◆ **Task**: Once you have read the listing, retype all of it exactly.

=== Begin Enclosure ===

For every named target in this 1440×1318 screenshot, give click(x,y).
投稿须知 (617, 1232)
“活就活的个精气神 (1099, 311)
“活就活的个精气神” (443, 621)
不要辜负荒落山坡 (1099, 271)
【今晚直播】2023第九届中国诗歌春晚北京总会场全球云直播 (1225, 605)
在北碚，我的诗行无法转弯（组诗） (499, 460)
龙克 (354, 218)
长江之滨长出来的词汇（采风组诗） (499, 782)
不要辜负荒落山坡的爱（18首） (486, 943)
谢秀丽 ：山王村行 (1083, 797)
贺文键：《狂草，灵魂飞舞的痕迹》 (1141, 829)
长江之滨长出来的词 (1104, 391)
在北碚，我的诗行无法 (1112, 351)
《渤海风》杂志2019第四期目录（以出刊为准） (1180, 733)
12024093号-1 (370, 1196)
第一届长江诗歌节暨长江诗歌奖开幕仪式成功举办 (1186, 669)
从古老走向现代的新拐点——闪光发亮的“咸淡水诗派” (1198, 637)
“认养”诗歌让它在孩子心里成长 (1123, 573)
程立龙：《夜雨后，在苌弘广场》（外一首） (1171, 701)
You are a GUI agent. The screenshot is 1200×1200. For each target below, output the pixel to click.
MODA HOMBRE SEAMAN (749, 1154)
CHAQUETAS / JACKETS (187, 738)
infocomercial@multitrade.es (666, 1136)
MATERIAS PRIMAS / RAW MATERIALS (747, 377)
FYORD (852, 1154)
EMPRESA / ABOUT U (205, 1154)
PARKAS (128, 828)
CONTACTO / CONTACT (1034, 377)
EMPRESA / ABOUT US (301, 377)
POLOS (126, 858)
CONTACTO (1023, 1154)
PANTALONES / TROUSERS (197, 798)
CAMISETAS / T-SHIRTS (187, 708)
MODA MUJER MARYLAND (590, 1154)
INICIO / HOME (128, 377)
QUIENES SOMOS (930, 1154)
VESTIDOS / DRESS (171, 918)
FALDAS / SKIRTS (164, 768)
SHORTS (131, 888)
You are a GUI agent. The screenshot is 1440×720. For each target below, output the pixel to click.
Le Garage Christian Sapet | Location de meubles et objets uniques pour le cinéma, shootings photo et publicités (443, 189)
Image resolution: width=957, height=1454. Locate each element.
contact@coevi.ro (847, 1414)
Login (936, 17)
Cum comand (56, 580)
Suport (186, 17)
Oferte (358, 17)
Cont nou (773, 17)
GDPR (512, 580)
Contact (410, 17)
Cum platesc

=== End Enclosure ===

◆ **Solution to this problem**:
For every named target in this 1440×1318 screenshot, give click(x,y).
投稿须知 (617, 1232)
“活就活的个精气神 (1099, 311)
“活就活的个精气神” (443, 621)
不要辜负荒落山坡 (1099, 271)
【今晚直播】2023第九届中国诗歌春晚北京总会场全球云直播 (1225, 605)
在北碚，我的诗行无法转弯（组诗） (499, 460)
龙克 (354, 218)
长江之滨长出来的词汇（采风组诗） (499, 782)
不要辜负荒落山坡的爱（18首） (486, 943)
谢秀丽 ：山王村行 (1083, 797)
贺文键：《狂草，灵魂飞舞的痕迹》 (1141, 829)
长江之滨长出来的词 (1104, 391)
在北碚，我的诗行无法 (1112, 351)
《渤海风》杂志2019第四期目录（以出刊为准） (1180, 733)
12024093号-1 (370, 1196)
第一届长江诗歌节暨长江诗歌奖开幕仪式成功举办 (1186, 669)
从古老走向现代的新拐点——闪光发亮的“咸淡水诗派” (1198, 637)
“认养”诗歌让它在孩子心里成长 (1123, 573)
程立龙：《夜雨后，在苌弘广场》（外一首） (1171, 701)
You are a GUI agent. The screenshot is 1200×1200. For each target below, output the pixel to click.
MODA HOMBRE SEAMAN (749, 1154)
CHAQUETAS / JACKETS (187, 738)
infocomercial@multitrade.es (666, 1136)
MATERIAS PRIMAS / RAW MATERIALS (747, 377)
FYORD (852, 1154)
EMPRESA / ABOUT U (205, 1154)
PARKAS (128, 828)
CONTACTO / CONTACT (1034, 377)
EMPRESA / ABOUT US (301, 377)
POLOS (126, 858)
CONTACTO (1023, 1154)
PANTALONES / TROUSERS (197, 798)
CAMISETAS / T-SHIRTS (187, 708)
MODA MUJER MARYLAND (590, 1154)
INICIO / HOME (128, 377)
QUIENES SOMOS (930, 1154)
VESTIDOS / DRESS (171, 918)
FALDAS / SKIRTS (164, 768)
SHORTS (131, 888)
You are a GUI agent. The screenshot is 1440×720. For each target below, output the pixel to click.
Le Garage Christian Sapet | Location de meubles et objets uniques pour le cinéma, shootings photo et publicités (443, 189)
Image resolution: width=957, height=1454. Locate each element.
contact@coevi.ro (847, 1414)
Login (936, 17)
Cum comand (56, 580)
Suport (186, 17)
Oferte (358, 17)
Cont nou (773, 17)
GDPR (512, 580)
Contact (410, 17)
Cum platesc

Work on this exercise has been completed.